As a noncommissioned officer, he was fine at being controversial. “Out to ten yards,” he’d say, “sights are overrated.” You’d think it was Rob Leatham with a distinct British accent. He decried the “Mickey Mouse accuracy tests” and, questioned about ‘qualification,’ would say “Qualified? To do what?”
He’d doctor up targets. Responsible for the latest iteration of the NRA LEAD target, he’d put photocopy faces on them, put a sheet of printer paper in landscape orientation on the lower part of the silhouette and put a ‘gun’ image on the target – some held right-handed, others left. You’d heard him call out when it was time to change targets. “Remember to get faces, guns and groins.”
The objective was to get the fight over quickly.
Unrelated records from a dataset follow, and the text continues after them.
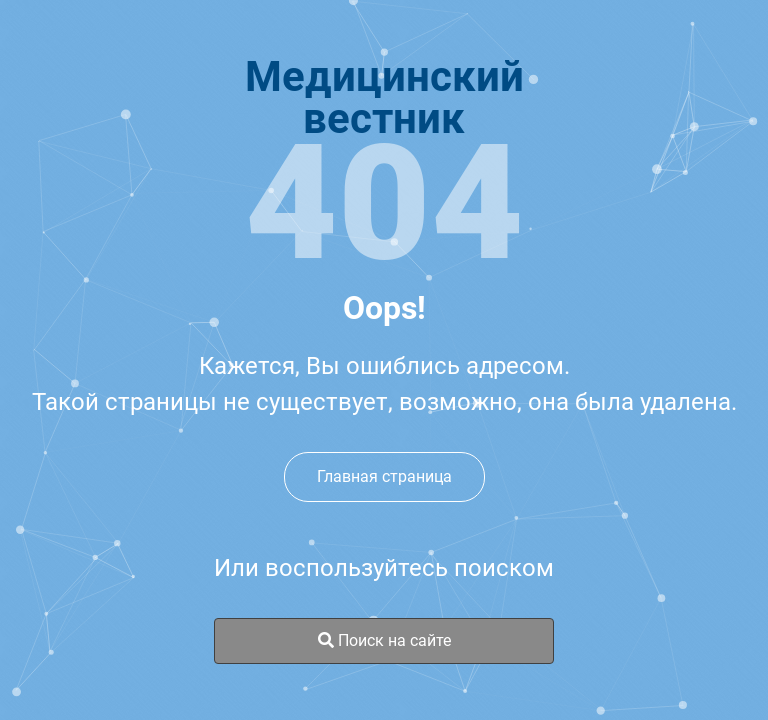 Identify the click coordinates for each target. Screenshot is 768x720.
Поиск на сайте (384, 640)
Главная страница (384, 476)
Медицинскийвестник (384, 98) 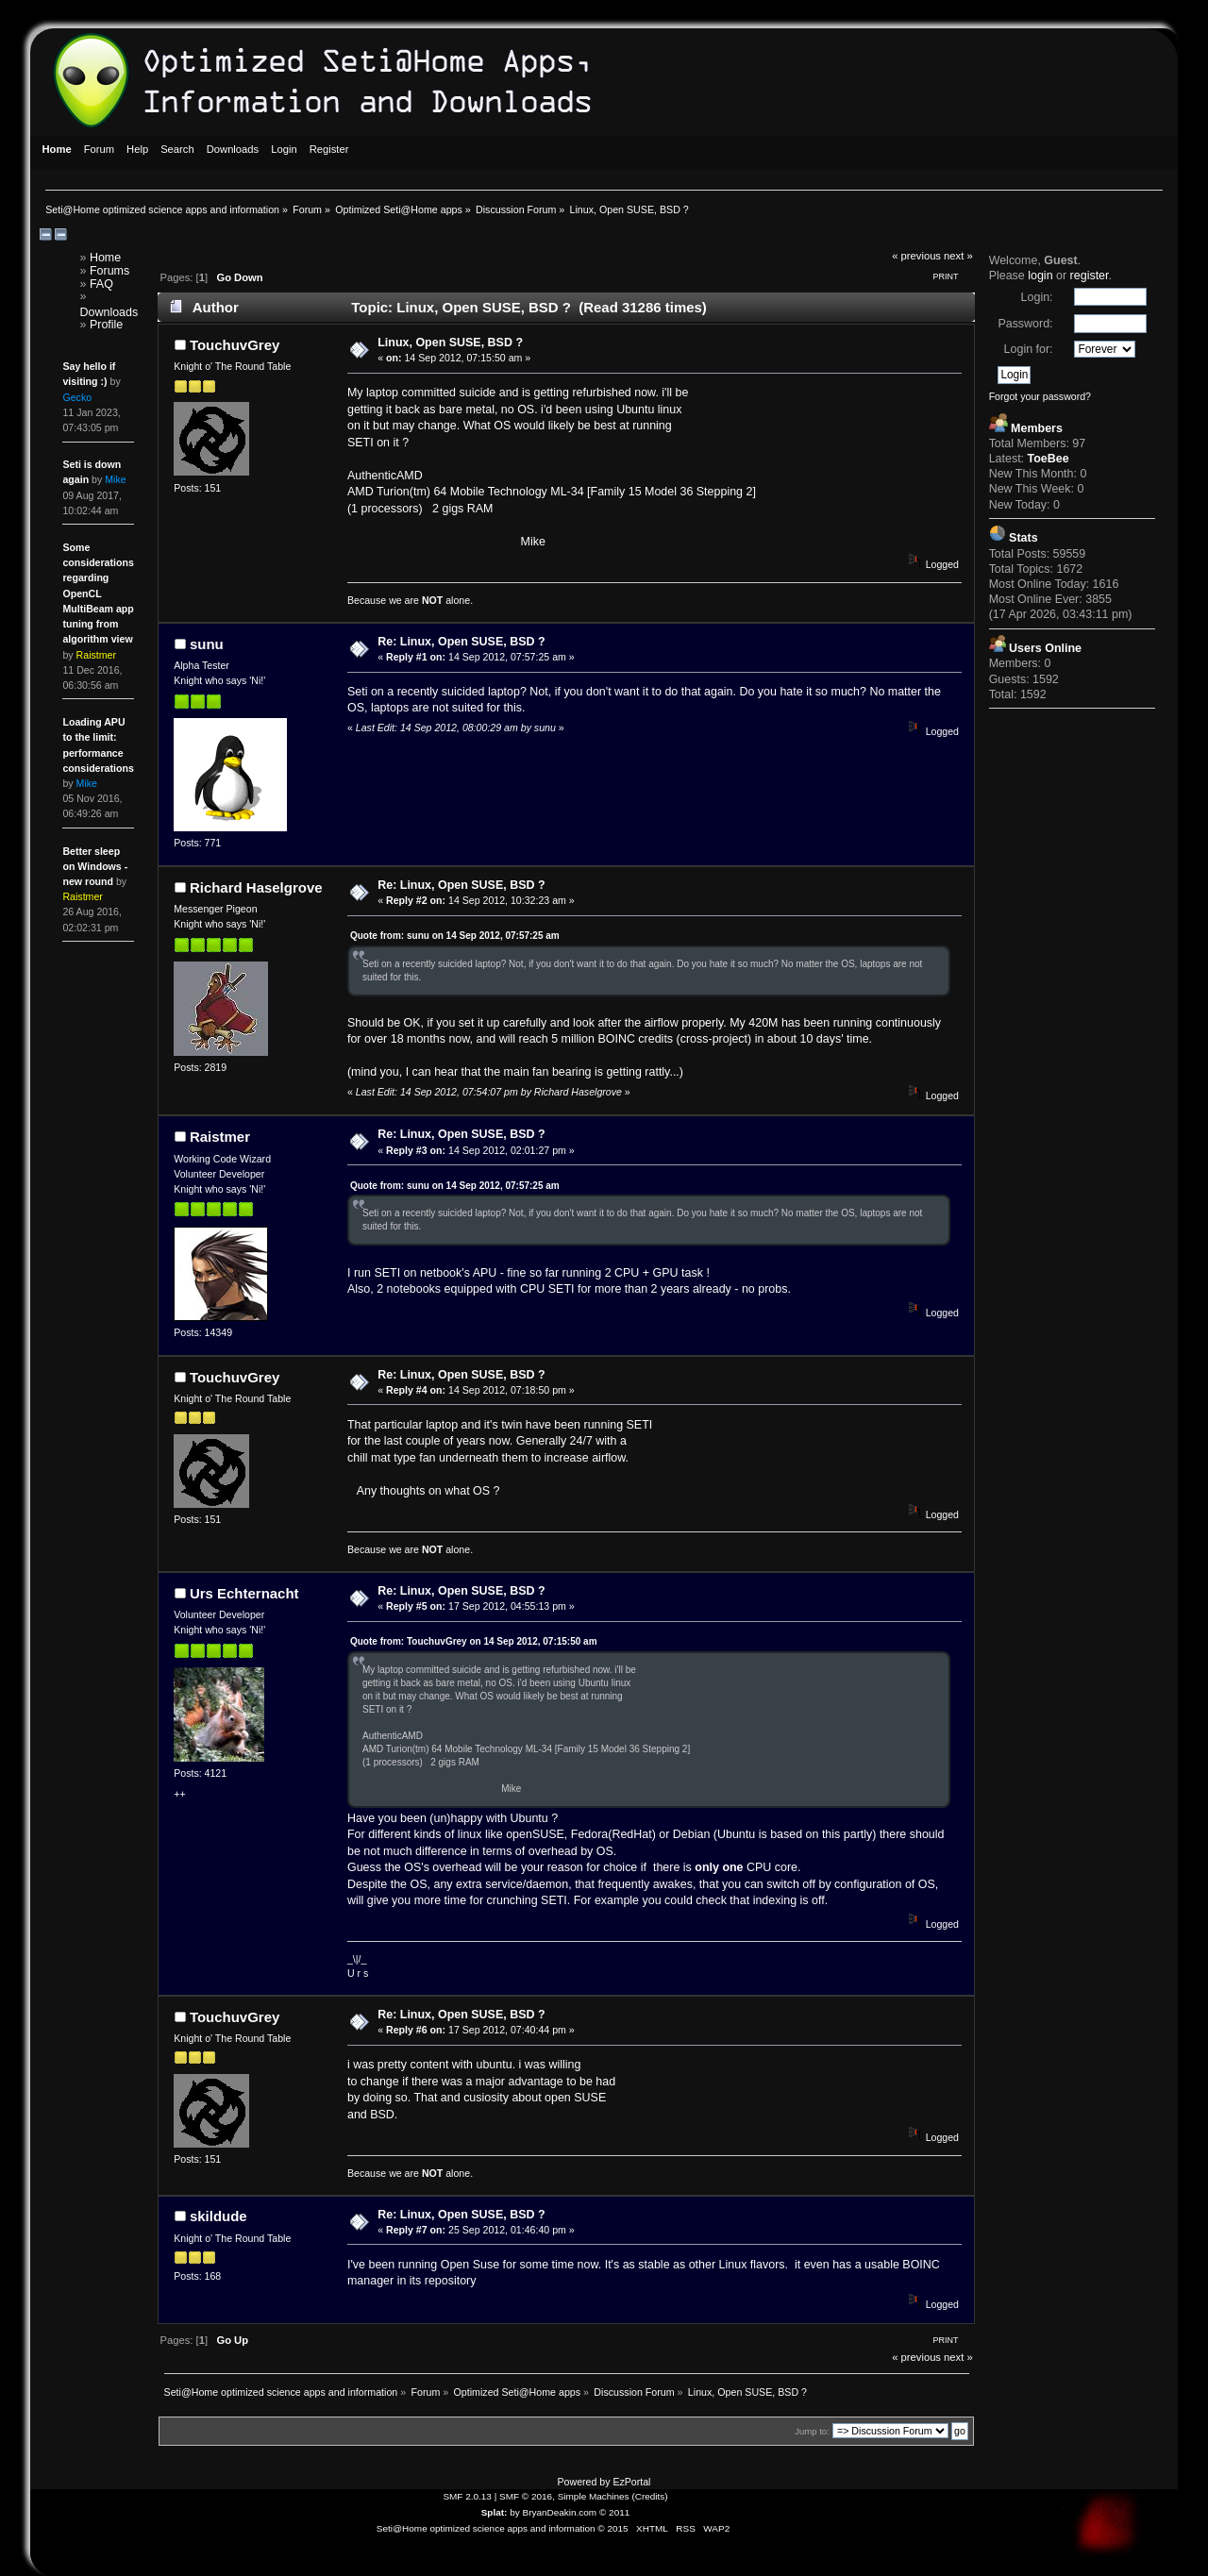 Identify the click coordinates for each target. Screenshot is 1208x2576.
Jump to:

The reason is so you are shot less. He assumed that “bullets don’t work,” and when someone would object about the ‘get shot less’ statement, he’d smile.
“If you’re in a physical struggle with an offender, you figure you’ll get hit? Yes? If you struggle with someone who has a knife, what chance you’ll get cut? 100%? Probably? Okay, so if you’re in a shootout, it’s entirely likely you’ll get shot. You’d best accept that and move on.”
In 44 hours, he’d pack in years of instructional skills, non-standard shooting exercises, how to move with gun in hand, how to move around others with gun in hand – it’s like taking service schools from the former industry schools (HK International Training Div., Beretta, S&W Academy) while sprinkling in some Clint Smith, Mas Ayoob, and more. It was a deep well.
Clive Shepherd traveled with this trunk of gear for most of the year. He’d ship the trunk to a venue, fly out Sunday, train, ship the trunk Friday to the next location, get home long enough for laundry and to express mail supplies to replenish the trunk, then fly out Sunday to the next gig.
He wasn’t vastly impressed with working for NRA (“The great thing about it is that you can always find a better job,” he’d say). He was clearly impressed by the attention and dedication of the people he worked for. They were his reason for making the effort.
Clive Shepherd left the place better than he found it. I missed his death notice from 2017 and that of his beloved wife in 2018.
Fair winds, Marine, and following seas. You made a difference. There are a number of us who won’t forget.